In Aikido we sometimes say: ”Move yourself, don’t move the other.” When we move the other - when we do a technique onto someone – we treat them as an object, which means there can be no Ai. If we move ourselves and connect to the other, the other becomes an extension of ourselves. Then, when we move, the other moves in harmony with us.
A similar principle is the cornerstone of Non-Violent Communication, a process of personal communication pioneered by Marshall Rosenberg. NVC focuses on two things: honest self-expression (exposing what matters to oneself in a way that's likely to inspire compassion in others) and empathy (listening with deep compassion).
Let me explain using an example. Imagine at home someone is playing their music really loud. This is upsetting you. At some point, you may confront this person with annoyance in your voice. “Come on man, you are being really loud, don’t be so annoying.”
This way of communicating tends to be counterproductive. The other cannot but feel attacked, which usually generates verbal or physical aggression, which in turn undermines the relationship. “Mind your own business, you always play your stupid music loudly and you shout on the phone.” Forget about Ai in that house….
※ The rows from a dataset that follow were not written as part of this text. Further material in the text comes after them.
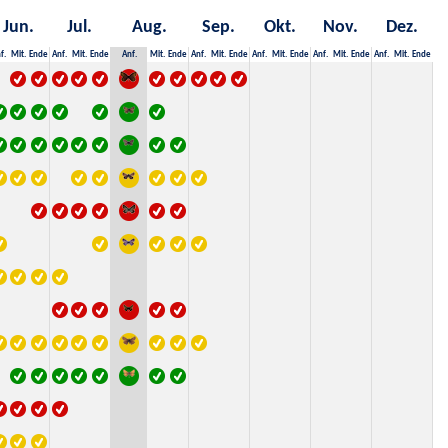
Jun.
Jul.
Aug.
Sep.
Okt.
Nov.
Dez.
f.
Mit.
Ende
Anf.
Mit.
Ende
Anf.
Mit.
Ende
Anf.
Mit.
Ende
Anf.
Mit.
Ende
Anf.
Mit.
Ende
Anf.
Mit.
Ende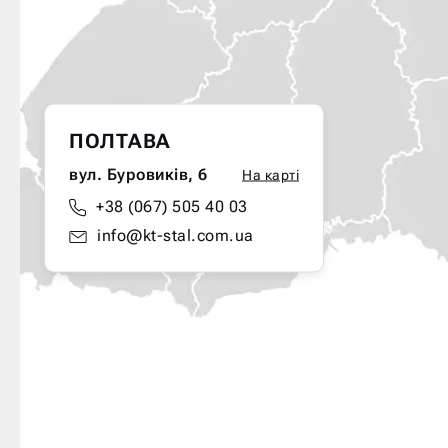
ПОЛТАВА
вул. Буровиків, 6
На карті
+38 (067) 505 40 03
info@kt-stal.com.ua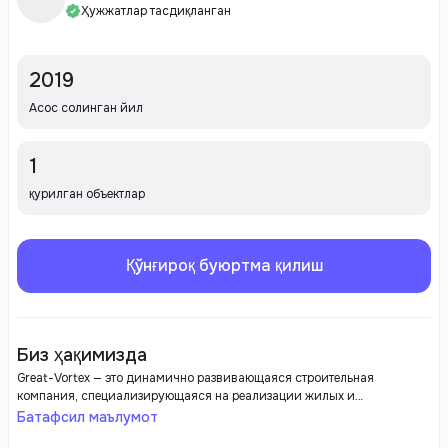
Ҳужжатлар тасдиқланган
2019
Асос солинган йил
1
қурилган объектлар
Қўнғироқ буюртма қилиш
Биз ҳақимизда
Great-Vortex — это динамично развивающаяся строительная
компания, специализирующаяся на реализации жилых и
коммерческих проектов. Компания ориентируется на высокое
Батафсил маълумот
качество строительства, использование инновационных технологий и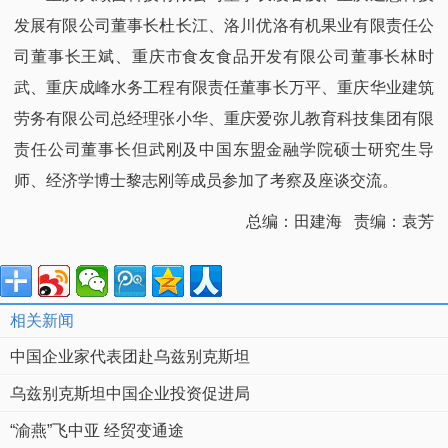
发展有限公司董事长杜长江、洛川优洛有机果业有限责任公
司董事长王斌、重庆市食友食品开发有限公司董事长林时
武、重庆成峰水务工程有限责任董事长万平、重庆华业建筑
劳务有限公司总经理张小华、重庆爱弥儿教育科技集团有限
责任公司董事长但武刚及中国东盟金融学院硕士研究生导
师、经济学博士黎志刚等成员参加了考察及座谈交流。
总编：田建海 责编：袁芳
相关新闻
中国企业家代表团赴乌兹别克斯坦
乌兹别克斯坦中国企业投资促进局
“渝燕”飞中亚 经贸变通途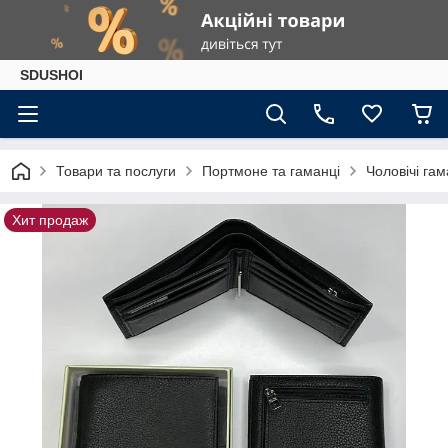
SDUSHOI
Товари та послуги
Портмоне та гаманці
Чоловічі гам
Хит продаж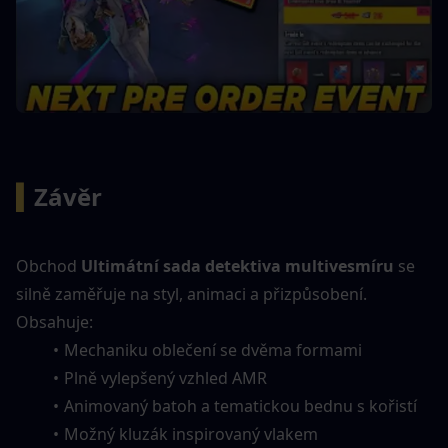
▍
Závěr
Obchod 
Ultimátní sada detektiva multivesmíru
 se 
silně zaměřuje na styl, animaci a přizpůsobení. 
Obsahuje:
Mechaniku oblečení se dvěma formami
Plně vylepšený vzhled AMR
Animovaný batoh a tematickou bednu s kořistí
Možný kluzák inspirovaný vlakem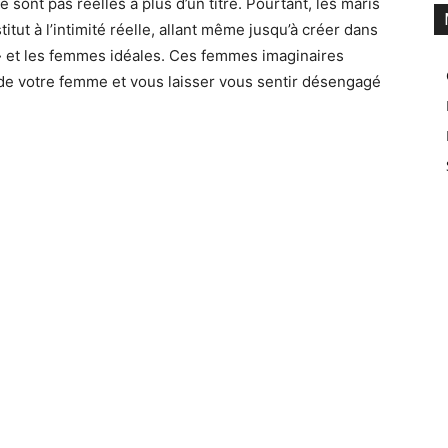
ont pas réelles à plus d’un titre. Pourtant, les maris
ut à l’intimité réelle, allant même jusqu’à créer dans
 » et les femmes idéales. Ces femmes imaginaires
de votre femme et vous laisser vous sentir désengagé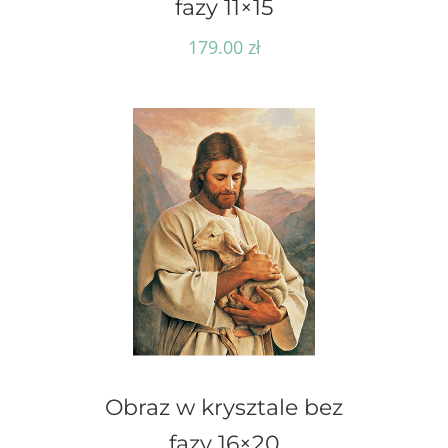
fazy 11×15
179.00
zł
Obraz w krysztale bez
fazy 16×20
NVC has an alternative approach that encompasses four steps: observation, feelings, needs and requests. This may look like this. “I am noticing really loud music. This is making me feel uncomfortable. I am studying and I feel the need for some quiet. I would like to ask you to turn down the volume a bit.”
This approach is fundamentally different and will get you a completely different outcome. After all, the other is not being judged and it's hard to argue with someone's feelings and needs. True, the other may decline your request, but the communication process itself will not get in a way of being heard by and listening to someone else.
Try it on for size, it’s good fun and actually quite simple to use. The easiest thing to do is to start each sentence with ‘I’ instead of ‘you’.
So in the dojo don’t say “You are being rough, relax.” but say “I am not comfortable at this pace, could you please slow down.” Or say “I would like us to be more connected while moving” instead of “you are being a bad uke.” Moving from blaming/judging to identifying needs/facts will get you empathy rather than a counterattack.